PROBLEM TO SOLVE — Please count the lines in the entries below that include the word "access", and give only the number.

INPUT DATA —
--
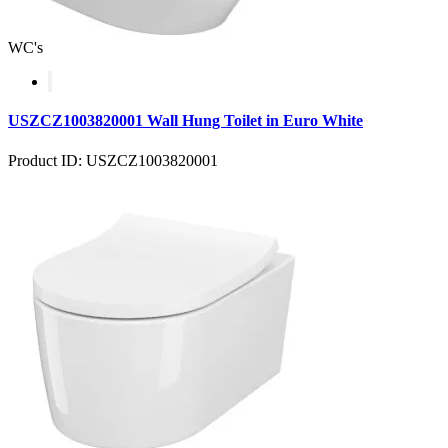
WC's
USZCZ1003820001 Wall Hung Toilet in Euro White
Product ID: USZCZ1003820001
--
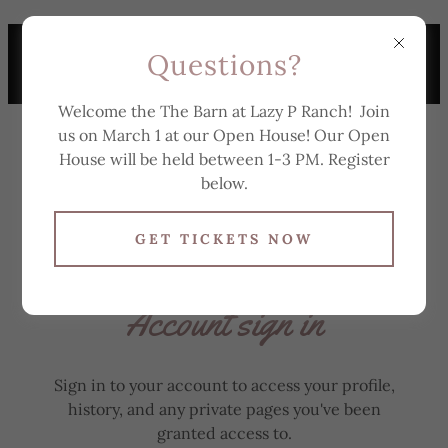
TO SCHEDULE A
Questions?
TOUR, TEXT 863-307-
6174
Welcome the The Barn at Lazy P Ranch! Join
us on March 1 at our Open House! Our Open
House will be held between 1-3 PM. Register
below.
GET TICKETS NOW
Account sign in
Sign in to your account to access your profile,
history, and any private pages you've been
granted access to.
--
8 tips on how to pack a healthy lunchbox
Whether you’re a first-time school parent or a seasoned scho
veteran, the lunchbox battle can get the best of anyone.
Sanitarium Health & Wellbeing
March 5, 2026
--
TASK RESULT — 2